Looking back at his infancy, I realize that the earliest indication of Richie’s lack of body awareness happened before he was even a year old. His twin sister, Jillian, was extremely fussy and was touching her right ear repeatedly. We made a Saturday morning emergency appointment with our pediatrician and walked in with both babies in their car seats. The doctor examined Jillian and determined that she did not have an ear infection. Seeing Richie sitting peacefully in his car seat, the doctor decided to check his ears as well (I have no idea why). Turned out it was the quiet baby giving no indication of pain who had a raging ear infection.
You might think that the mother of a child like this would be able to keep such information in the front of her mind. Not me. Mother of the Year.
Off to the shoe store we went. A salesgirl measured Richie’s feet and brought us a few pairs of sneakers in his size. As she sat down to open the boxes, she casually mentioned that now that his feet were a size 4, he no longer had the option of shoes with Velcro closures.
She might as well have told us that he’d have to wear his underpants on his head. He sucked in his breath and put his hands over his ears. I stayed outwardly calm but was just as panicked on the inside.
My dear, one-in-a-million son, the one who charms me daily and touches my soul with the things he says, takes FOREVER to get his shoes on. His shoes with the quick Velcro closures!
Fine motor tasks are difficult for him. I’ve heard Autism advocates say that to empathize, I should try putting my shoes on while wearing oven mitts. And when I imagine doing that, it makes me want to slow down and be the most patient mother in the universe each time we leave the house. However…I am me, Type A and impatient, and we need to be at baseball practice in 20 minutes!
Richie and I both took a deep breath and resigned ourselves to lace-up sneakers.
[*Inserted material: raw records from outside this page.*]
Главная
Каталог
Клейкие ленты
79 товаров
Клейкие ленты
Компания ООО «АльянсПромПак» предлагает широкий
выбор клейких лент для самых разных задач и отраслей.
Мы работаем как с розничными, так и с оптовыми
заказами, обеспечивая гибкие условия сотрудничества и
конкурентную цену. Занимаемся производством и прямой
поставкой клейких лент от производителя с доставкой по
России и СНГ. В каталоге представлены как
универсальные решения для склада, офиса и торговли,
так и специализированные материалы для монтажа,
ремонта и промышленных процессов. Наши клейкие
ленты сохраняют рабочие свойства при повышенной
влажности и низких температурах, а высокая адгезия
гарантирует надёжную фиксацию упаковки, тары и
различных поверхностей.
He tried on two pairs (tied by the sales girl), running around the store in each one. He is really into The Flash right now, so each time he stopped, he would turn, flatten his hands & fingers, bend his elbows to 90-degree angles, cock one arm behind him, and then flash forward across the store. Except that his running is not exceptionally graceful. Still, cutest Flash ever.
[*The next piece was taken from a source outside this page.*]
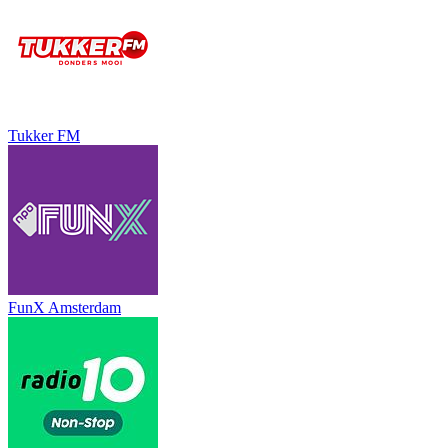
Tukker FM
FunX Amsterdam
He chose the black sneakers, and the salesgirl took them to the counter to ring us up. I looked at Richie’s face and saw immediately that he was still thinking about the whole “no Velcro” crisis.
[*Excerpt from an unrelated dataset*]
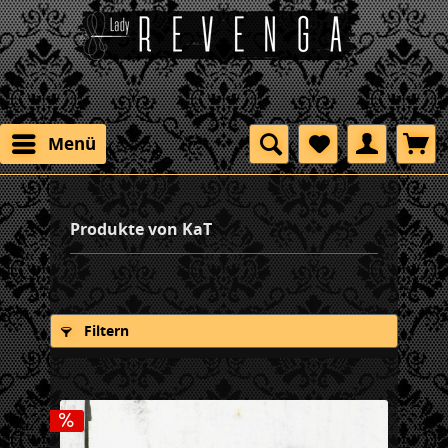
Menü
Produkte von KaT
Filtern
“Richie,” I asked, “are you worried about learning to tie your shoes?”
“Yes….it’s going to take me a long time.” He looked thoughtful for a minute, and I could see the wheels turning in his head. I realize now that he was imagining an ideal world where they make Velcro-closure shoes in every size, so no man, woman, or child needs to feel stress. Where even his Mom could wear the Velcro shoes he loves so much.
“I know you can do it, Richie,” I said. “You’ll practice and you’ll learn to tie your shoes. It’s part of growing up. You’re getting bigger, they don’t make shoes with Velcro in your size, and it’s time to get sneakers with laces.”
He glanced down at my tidily-laced sneakers, then back up at my face. “Is that what happened to you?”
P.S. I later found some “hook and loop” (Velcro) closure shoes in Richie’s size on Zappos.com. But I’m holding off for now. I really do believe he can do this. And it’s time.